Take-Home Emergency Naloxone to Prevent Heroin Overdose Deaths after Prison Release: Rationale and Practicalities for the N-ALIVE Randomized Trial
- Journal of urban health : bulletin of the New York Academy of Medicine
- Published over 7 years ago
The naloxone investigation (N-ALIVE) randomized trial commenced in the UK in May 2012, with the preliminary phase involving 5,600 prisoners on release. The trial is investigating whether heroin overdose deaths post-prison release can be prevented by prior provision of a take-home emergency supply of naloxone. Heroin contributes disproportionately to drug deaths through opiate-induced respiratory depression. Take-home emergency naloxone is a novel preventive measure for which there have been encouraging preliminary reports from community schemes. Overdoses are usually witnessed, and drug users themselves and also family members are a vast intervention workforce who are willing to intervene, but whose responses are currently often inefficient or wrong. Approximately 10% of provided emergency naloxone is thought to be used in subsequent emergency resuscitation but, as yet, there have been no definitive studies. The period following release from prison is a time of extraordinarily high mortality, with heroin overdose deaths increased more than sevenfold in the first fortnight after release. Of prisoners with a previous history of heroin injecting who are released from prison, 1 in 200 will die of a heroin overdose within the first 4 weeks. There are major scientific and logistical challenges to assessing the impact of take-home naloxone.

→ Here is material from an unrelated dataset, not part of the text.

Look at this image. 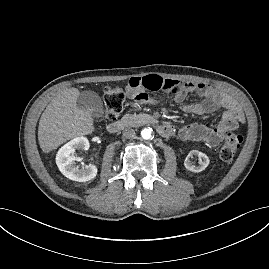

Even in recently released prisoners, heroin overdose death is a relatively rare event: hence, large numbers of prisoners need to enter the trial to assess whether take-home naloxone significantly reduces the overdose death rate. The commencement of pilot phase of the N-ALIVE trial is a significant step forward, with prisoners being randomly assigned either to treatment-as-usual or to treatment-as-usual plus a supply of take-home emergency naloxone. The subsequent full N-ALIVE trial (contingent on a successful pilot) will involve 56,000 prisoners on release, and will give a definitive conclusion on lives saved in real-world application. Advocates call for implementation, while naysayers raise concerns. The issue does not need more public debate; it needs good science.